The high-arousal low-performers are more desperate cases. They believe that writing the right book (or screenplay) will transform their lives and remake their identities, and with so much riding on the outcome, they choke. All of Hollywood’s blocked writers belong to this category: Their careers, marriages, houses — whatever — always seem to be hanging in the balance.
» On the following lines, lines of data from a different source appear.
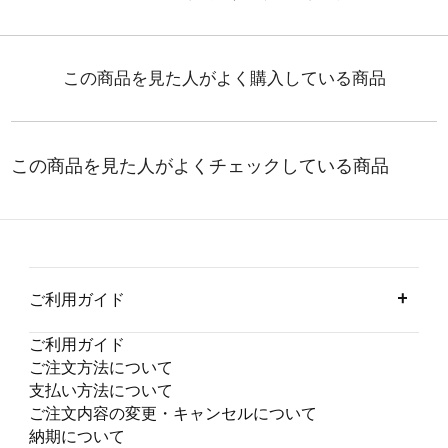
ご利用ガイド
ご利用ガイド
ご注文方法について
支払い方法について
ご注文内容の変更・キャンセルについて
納期について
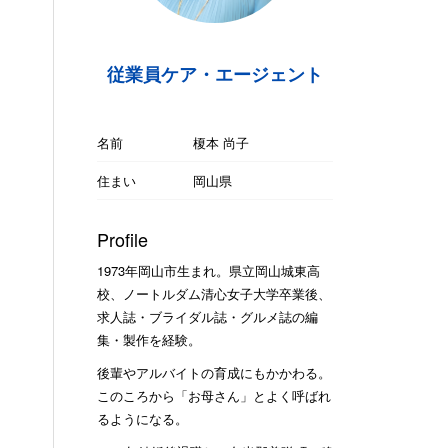
従業員ケア・エージェント
名前
榎本 尚子
住まい
岡山県
Profile
1973年岡山市生まれ。県立岡山城東高
校、ノートルダム清心女子大学卒業後、
求人誌・ブライダル誌・グルメ誌の編
集・製作を経験。
後輩やアルバイトの育成にもかかわる。
このころから「お母さん」とよく呼ばれ
るようになる。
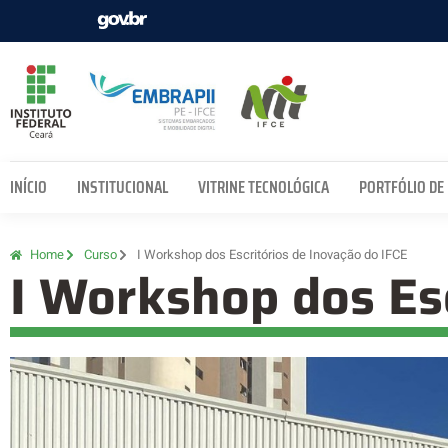
INÍCIO
INSTITUCIONAL
VITRINE TECNOLÓGICA
PORTFÓLIO DE
Home
Curso
I Workshop dos Escritórios de Inovação do IFCE
I Workshop dos Esc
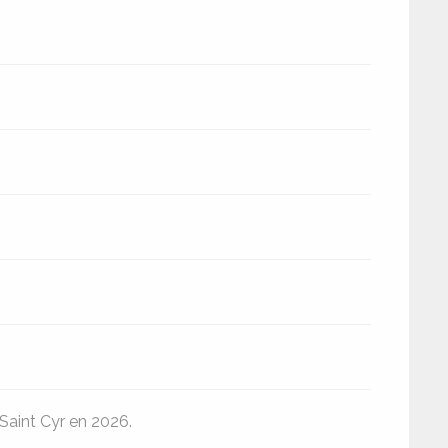
aint Cyr en 2026.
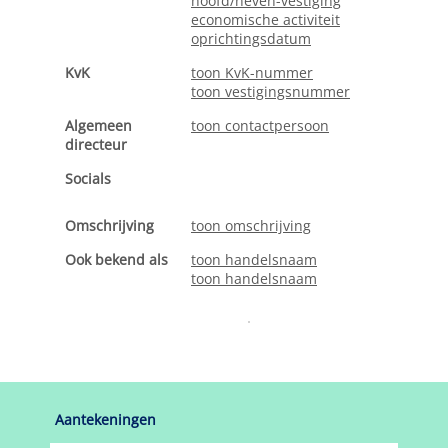
hoofd/neven-vestiging
economische activiteit
oprichtingsdatum
KvK
toon KvK-nummer
toon vestigingsnummer
Algemeen
toon contactpersoon
directeur
Socials
Omschrijving
toon omschrijving
Ook bekend als
toon handelsnaam
toon handelsnaam
Aantekeningen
While overwrought, such scenarios have a subjective truth; the stakes fuel the block. Some of the most famously “blocked” writers, such as Samuel Taylor Coleridge, wrote reams of stuff — just not the stuff they thought they ought to be writing. It’s amazing what you can get done when you believe you’re shirking some other, more important enterprise.
That’s what every blocked writer really needs: something more significant they should be doing instead, an earth-shaking, life-changing project you’re stealing time from to work on this little novel. Or the great novel you ought to be drafting while you knock off your memoir just for fun. Granted, inventing such a decoy project and convincing yourself that you may actually get around to it someday requires a bold and sustained act of imagination. But that’s what writers do, isn’t it — make stuff up?